Ammonia build up. When fish are bagged they produce waste, but the CO2 they respirate can't escape and it drops the ph of the water. Below 6.5 and the harmful effects of ammonia are neutralized. When the bag is opened the CO2 can be released, the ph rises, and ammonia toxicity continues. The fish also continues to produce waste, so ammonia levels rise. Exposure to ammonia can permanently damage a fish's gills.
 
Ammonia build up. When fish are bagged they produce waste, but the CO2 they respirate can't escape and it drops the ph of the water. Below 6.5 and the harmful effects of ammonia are neutralized. When the bag is opened the CO2 can be released, the ph rises, and ammonia toxicity continues. The fish also continues to produce waste, so ammonia levels rise. Exposure to ammonia can permanently damage a fish's gills.

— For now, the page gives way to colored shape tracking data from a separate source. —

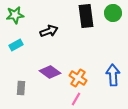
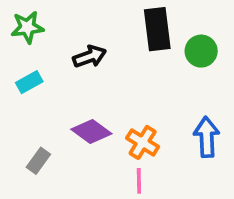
green circle: (113, 13) -> (201, 51), moved
gray rectangle: (21, 88) -> (38, 161), turned 32
pink line: (76, 99) -> (139, 181), turned -32

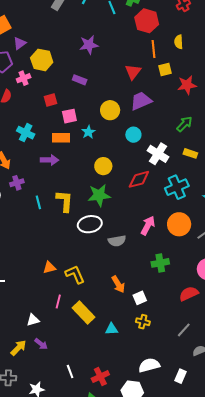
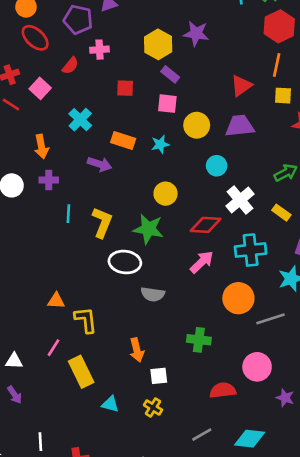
yellow hexagon: (42, 60) -> (158, 44), moved
pink square: (69, 116) -> (167, 104), moved
pink arrow: (148, 226) -> (202, 262), moved

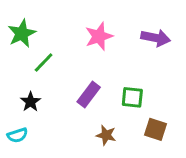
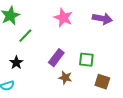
pink star: (99, 36) -> (63, 18), turned -30
brown star: (106, 135) -> (65, 78), moved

the fish came from a local shop here.. was 1 hour in the bag from shop to home...she was in quarantaine for a few weeks in the shop ...so i don't see any problems with it... she is doing well .. swimming around and she eats very good... no sign of stressing .. she slept last night into the sand and came out this morning ...
movie is couple of hours after releasing later in the evening

https://www.youtube.com/watch?v=xDVr9D3cAiQ&feature=youtu.be
 
Miranda - what kind of substrate is that? it seems quite coarse and I'd be concerned with long term considerations of health with the fish, their mouth, and diving behavior contributing to succumbing to ailments.